** Dataset entries **
********

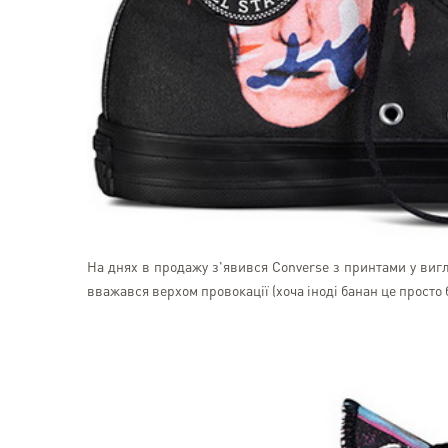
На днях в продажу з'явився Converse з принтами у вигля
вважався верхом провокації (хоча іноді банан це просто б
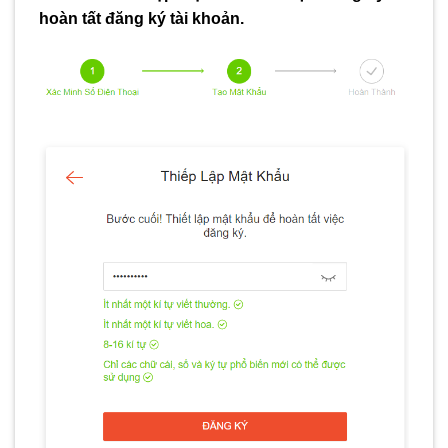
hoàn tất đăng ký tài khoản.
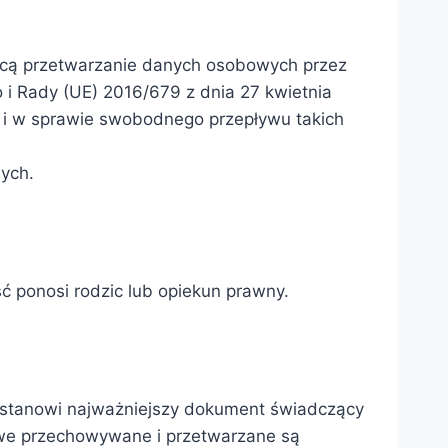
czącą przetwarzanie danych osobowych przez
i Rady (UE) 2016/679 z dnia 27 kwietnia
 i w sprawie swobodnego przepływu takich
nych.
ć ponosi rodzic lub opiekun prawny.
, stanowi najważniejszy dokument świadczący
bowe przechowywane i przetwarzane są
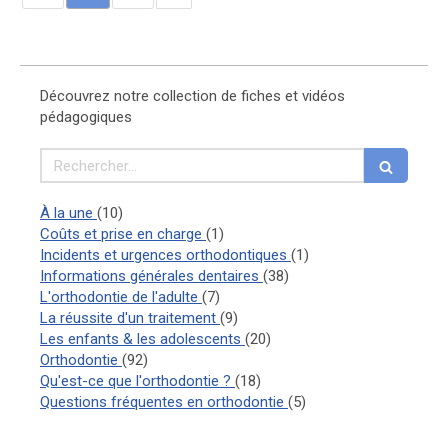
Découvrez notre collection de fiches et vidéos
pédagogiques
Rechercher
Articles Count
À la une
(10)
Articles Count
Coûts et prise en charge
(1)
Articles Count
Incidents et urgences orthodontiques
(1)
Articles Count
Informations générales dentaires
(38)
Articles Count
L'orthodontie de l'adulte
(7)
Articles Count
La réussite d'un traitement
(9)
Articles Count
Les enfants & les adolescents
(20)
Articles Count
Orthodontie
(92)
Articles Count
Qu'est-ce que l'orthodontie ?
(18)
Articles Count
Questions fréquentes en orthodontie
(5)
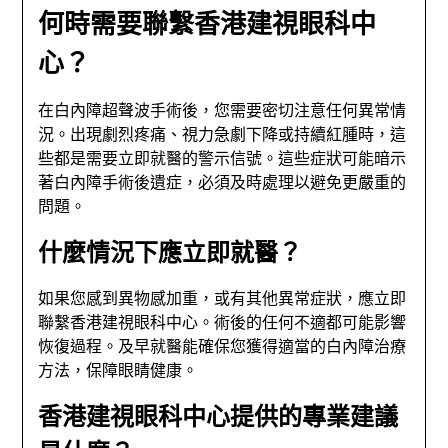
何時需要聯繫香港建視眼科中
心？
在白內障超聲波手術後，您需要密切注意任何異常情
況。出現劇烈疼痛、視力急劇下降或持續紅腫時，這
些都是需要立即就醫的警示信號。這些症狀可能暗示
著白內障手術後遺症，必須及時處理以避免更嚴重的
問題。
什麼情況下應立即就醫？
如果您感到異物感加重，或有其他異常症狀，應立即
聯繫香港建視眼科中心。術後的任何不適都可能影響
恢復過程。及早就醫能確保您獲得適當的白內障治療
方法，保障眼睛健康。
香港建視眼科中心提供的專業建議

********

** What you are asked to do **
If a picture appears among the records, leave it out, and otherwise reproduce exactly every line from the first line through the one with "些都是需要立即就醫的警示信號。這些症狀可能暗示", both included.

** Your response **
На днях в продажу з'явився Converse з принтами у вигля
вважався верхом провокації (хоча іноді банан це просто б
hoàn tất đăng ký tài khoản.
czącą przetwarzanie danych osobowych przez
i Rady (UE) 2016/679 z dnia 27 kwietnia
 i w sprawie swobodnego przepływu takich
nych.
ć ponosi rodzic lub opiekun prawny.
, stanowi najważniejszy dokument świadczący
bowe przechowywane i przetwarzane są
Découvrez notre collection de fiches et vidéos
pédagogiques
Rechercher
Articles Count
À la une
(10)
Articles Count
Coûts et prise en charge
(1)
Articles Count
Incidents et urgences orthodontiques
(1)
Articles Count
Informations générales dentaires
(38)
Articles Count
L'orthodontie de l'adulte
(7)
Articles Count
La réussite d'un traitement
(9)
Articles Count
Les enfants & les adolescents
(20)
Articles Count
Orthodontie
(92)
Articles Count
Qu'est-ce que l'orthodontie ?
(18)
Articles Count
Questions fréquentes en orthodontie
(5)
何時需要聯繫香港建視眼科中
心？
在白內障超聲波手術後，您需要密切注意任何異常情
況。出現劇烈疼痛、視力急劇下降或持續紅腫時，這
些都是需要立即就醫的警示信號。這些症狀可能暗示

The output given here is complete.